‘In agriculture, much diversity has been lost, and as a consequence soils deliver less ecosystem services,’ says Louise Vet. ‘Just recently, we developed the tools to establish this – we can now analyse the DNA profile of soils. We have opened up the black box of the soil, and now discover many new opportunities that do value soil diversity. And we are just at the start of this new development.’
Stability through diversity
Louise Vet is the director of the Netherlands Institute of Ecology (NIOO), an institute of the Royal Netherlands Academy of Arts and Sciences (KNAW), and professor of Evolutionary Ecology at Wageningen University. Her own area of expertise is plant ecology, herbivorous insects and their natural enemies like parasitoid wasps. Her research already showed her the importance of messages sent by plants to their enemies and the enemies of their enemies; as our knowledge of soils now expands rapidly, she can see many more connections between subsoil and aboveground life. For instance, NIOO researchers found that subsoil and aboveground insects can communicate through a plant. In this way, they use the plant as a kind of telephone. If subsoil insects eat from the plant, the leafs send signals. Aboveground insects then rather choose another plant, in order to prevent competition and above all in order to evade the plant’s toxic defence substances. NIOO researcher Olga Kostenko even discovered that the soil files messages as insects eat into plants. Future plants at the same spot record that message and transmit it. Such signals are very specific: in this way, the new plant can transmit the old plant’s trouble with aboveground insects. In short, the plant not just acts as a telephone but even leaves behind subsoil voicemails.

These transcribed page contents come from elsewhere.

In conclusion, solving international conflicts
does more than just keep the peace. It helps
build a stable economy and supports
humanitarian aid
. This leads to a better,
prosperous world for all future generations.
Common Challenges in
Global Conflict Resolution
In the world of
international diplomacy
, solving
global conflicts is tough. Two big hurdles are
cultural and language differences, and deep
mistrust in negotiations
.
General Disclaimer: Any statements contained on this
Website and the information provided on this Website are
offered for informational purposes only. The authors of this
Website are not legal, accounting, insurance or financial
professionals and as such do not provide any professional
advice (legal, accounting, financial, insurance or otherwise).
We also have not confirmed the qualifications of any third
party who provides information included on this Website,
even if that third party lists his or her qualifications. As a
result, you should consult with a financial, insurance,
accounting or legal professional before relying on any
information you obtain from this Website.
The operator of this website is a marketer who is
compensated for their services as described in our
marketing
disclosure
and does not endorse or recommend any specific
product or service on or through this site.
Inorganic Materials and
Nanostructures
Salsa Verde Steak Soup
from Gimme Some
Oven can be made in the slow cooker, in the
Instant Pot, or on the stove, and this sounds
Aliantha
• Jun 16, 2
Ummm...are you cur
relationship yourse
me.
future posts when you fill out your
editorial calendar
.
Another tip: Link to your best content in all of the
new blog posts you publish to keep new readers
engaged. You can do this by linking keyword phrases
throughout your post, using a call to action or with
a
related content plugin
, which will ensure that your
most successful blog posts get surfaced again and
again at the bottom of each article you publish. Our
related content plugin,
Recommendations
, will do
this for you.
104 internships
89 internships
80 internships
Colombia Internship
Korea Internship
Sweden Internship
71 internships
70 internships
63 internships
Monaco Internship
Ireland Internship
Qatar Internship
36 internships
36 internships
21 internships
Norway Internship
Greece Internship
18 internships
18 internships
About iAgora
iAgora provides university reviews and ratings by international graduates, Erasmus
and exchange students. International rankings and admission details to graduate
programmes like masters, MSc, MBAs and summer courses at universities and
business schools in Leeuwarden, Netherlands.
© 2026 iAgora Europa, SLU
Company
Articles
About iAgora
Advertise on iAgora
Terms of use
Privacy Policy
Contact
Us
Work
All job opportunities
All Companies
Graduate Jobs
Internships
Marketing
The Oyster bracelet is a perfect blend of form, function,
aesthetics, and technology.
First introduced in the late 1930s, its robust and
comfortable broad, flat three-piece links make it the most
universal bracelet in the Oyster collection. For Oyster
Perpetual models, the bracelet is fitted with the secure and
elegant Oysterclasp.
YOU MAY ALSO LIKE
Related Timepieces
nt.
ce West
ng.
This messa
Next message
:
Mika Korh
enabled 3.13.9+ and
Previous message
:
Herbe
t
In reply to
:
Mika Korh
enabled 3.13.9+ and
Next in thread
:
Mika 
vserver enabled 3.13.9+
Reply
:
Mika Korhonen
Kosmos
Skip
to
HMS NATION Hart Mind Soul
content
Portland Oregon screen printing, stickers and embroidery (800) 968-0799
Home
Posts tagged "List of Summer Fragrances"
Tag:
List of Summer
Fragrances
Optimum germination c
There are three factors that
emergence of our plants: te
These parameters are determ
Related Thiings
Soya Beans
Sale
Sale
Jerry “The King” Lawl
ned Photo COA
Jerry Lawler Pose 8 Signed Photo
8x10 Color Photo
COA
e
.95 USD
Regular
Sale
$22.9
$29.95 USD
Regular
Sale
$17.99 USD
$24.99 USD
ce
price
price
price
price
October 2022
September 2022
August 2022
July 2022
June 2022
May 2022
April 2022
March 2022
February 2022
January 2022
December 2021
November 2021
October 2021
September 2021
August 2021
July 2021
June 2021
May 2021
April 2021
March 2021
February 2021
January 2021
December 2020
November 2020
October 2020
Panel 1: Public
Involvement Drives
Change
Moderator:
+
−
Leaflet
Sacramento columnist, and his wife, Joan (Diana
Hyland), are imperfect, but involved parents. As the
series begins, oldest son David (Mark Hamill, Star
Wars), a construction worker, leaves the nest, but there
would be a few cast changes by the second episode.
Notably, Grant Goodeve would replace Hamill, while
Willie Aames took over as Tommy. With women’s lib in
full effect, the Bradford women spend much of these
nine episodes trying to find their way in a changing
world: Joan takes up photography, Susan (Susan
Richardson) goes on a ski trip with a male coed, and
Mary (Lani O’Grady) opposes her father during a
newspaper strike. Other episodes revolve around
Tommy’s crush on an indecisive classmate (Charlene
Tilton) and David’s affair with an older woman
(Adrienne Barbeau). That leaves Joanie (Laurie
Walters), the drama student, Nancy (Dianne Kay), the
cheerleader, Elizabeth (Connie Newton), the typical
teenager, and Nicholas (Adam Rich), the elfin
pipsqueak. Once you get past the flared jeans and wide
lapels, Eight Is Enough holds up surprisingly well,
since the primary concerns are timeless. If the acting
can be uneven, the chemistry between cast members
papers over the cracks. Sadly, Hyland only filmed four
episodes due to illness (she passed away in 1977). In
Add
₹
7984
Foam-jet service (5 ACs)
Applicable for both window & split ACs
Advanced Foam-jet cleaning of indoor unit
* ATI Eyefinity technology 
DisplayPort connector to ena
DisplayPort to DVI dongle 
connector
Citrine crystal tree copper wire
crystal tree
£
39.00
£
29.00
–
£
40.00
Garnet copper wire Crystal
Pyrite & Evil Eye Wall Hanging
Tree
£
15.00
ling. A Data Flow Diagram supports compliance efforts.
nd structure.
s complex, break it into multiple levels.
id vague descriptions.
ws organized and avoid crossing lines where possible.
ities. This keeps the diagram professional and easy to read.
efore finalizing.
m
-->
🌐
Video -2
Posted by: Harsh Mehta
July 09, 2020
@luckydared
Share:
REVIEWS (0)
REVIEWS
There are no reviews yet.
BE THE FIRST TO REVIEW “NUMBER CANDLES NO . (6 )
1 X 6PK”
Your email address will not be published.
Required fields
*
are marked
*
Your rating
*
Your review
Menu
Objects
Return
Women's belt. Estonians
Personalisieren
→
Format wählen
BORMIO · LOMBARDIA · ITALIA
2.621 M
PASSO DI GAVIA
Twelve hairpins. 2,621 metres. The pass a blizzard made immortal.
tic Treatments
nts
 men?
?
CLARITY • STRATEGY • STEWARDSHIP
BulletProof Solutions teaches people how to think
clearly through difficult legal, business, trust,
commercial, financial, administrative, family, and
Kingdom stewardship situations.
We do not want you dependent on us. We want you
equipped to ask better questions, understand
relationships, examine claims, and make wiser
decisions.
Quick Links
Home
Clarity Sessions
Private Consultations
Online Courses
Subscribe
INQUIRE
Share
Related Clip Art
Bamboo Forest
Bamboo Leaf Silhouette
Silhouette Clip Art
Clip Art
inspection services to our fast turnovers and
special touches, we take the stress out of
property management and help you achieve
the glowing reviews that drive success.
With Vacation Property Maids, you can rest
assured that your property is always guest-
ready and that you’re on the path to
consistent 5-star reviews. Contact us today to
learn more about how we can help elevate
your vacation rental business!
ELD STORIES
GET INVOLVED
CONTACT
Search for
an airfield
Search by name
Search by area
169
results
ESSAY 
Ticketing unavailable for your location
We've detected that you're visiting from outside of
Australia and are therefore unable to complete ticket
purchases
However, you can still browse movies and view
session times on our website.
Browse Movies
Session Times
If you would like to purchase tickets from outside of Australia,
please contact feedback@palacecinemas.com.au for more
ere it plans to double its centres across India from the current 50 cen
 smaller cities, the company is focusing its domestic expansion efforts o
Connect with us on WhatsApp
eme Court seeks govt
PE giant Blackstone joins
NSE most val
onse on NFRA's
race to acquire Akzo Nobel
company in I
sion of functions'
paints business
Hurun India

Because we have put such a one-sided emphasis on fertiliser and on production maximisation, says Louis Vet, we have neglected life in the soil way too much. Because of this, some 20% of global agricultural land has degraded. Worldwide, soil organic matter content, the microbacterial feed, decreases. The same holds true for micronutrients, that receive much less attention than they deserve. As we can now witness what goes on in soils, we discover the enormous diversity of soil life. The soil microbiome exactly parallels the human gut microbiome: it fulfils many functions, of which we discovered just a tiny bit so far. This microbiome feeds the plants, it can protect them from draught and other exceptional conditions, and fulfils an important function in protecting them from diseases. It is a system in the full sense of the word, in other words it provides stability and resilience – shock resistance. A property that may be of great importance to agriculture. Louise gives the example of the research of NIOO researcher Maarten Schrama on maize yields in Vredepeel in 2013. This was an exceptionally dry year; and remarkably, conventional maize growers suffered much more than organic growers: in this year, organic yields surpassed conventional yields. Apparently, the diversity of the soil system provided adequate protection from draught stress. Conventional agriculture should start making much more use of such system services, Louise says. That would require a reappraisal of soil diversity – in other words, conventional agriculture should distance itself from the restrictive NPK approach with chemical pesticides use, and evolve towards a systems approach.
Many agricultural companies now have discovered the microbiome, including majors like Syngenta, Bayer and Monsanto. They acknowledge that chemical crop protection approaches its limits and spend much money on microbiological research. But new reductionistic approaches always lie in wait: looking for the one magical agent that would have super effects, whereas we know on beforehand that only symbiotic communities of yeasts and bacteria deliver the required ecosystem services. For instance, researchers at NIOO discovered that soil bacteria and yeasts communicate a lot through ‘volatiles’. A close link has been established between these substances and plant resistance to diseases and plagues. Soil biodiversity offers new opportunities to reduce pesticide use. NIOO researcher Martijn Bezemer now researches this for chrysanthemum growing – an agricultural branch that always involved much use of pesticides.
Louise Vet imagines a new agriculture developing along these lines, eventually causing much less environmental damage. Conventional agriculture will be able to approach organic agriculture. By working with nature instead of opposing it, with more attention for biological diversity: restoring the use of local varieties, and the reappraisal and use of landscape design, with hedges, earth walls and differences in land use intensities. In order to allow agriculture to feed the world in a healthy ecosystem.